**WORKING DATA**
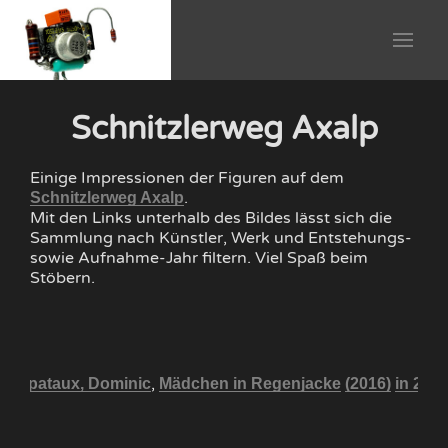
Schnitzlerweg Axalp
Einige Impressionen der Figuren auf dem
.
Schnitzlerweg Axalp
Mit den Links unterhalb des Bildes lässt sich die
Sammlung nach Künstler, Werk und Entstehungs-
sowie Aufnahme-Jahr filtern. Viel Spaß beim
Stöbern.
,
Corpataux, Dominic
Mädchen in Regenjacke
(2016)
in 201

**TASK STATEMENT**
Every line from the one with "sowie Aufnahme-Jahr filtern. Viel Spaß beim" through the last line of the records above should be returned exactly, please, and no others.

**COMPLETED TASK**
sowie Aufnahme-Jahr filtern. Viel Spaß beim
Stöbern.
,
Corpataux, Dominic
Mädchen in Regenjacke
(2016)
in 201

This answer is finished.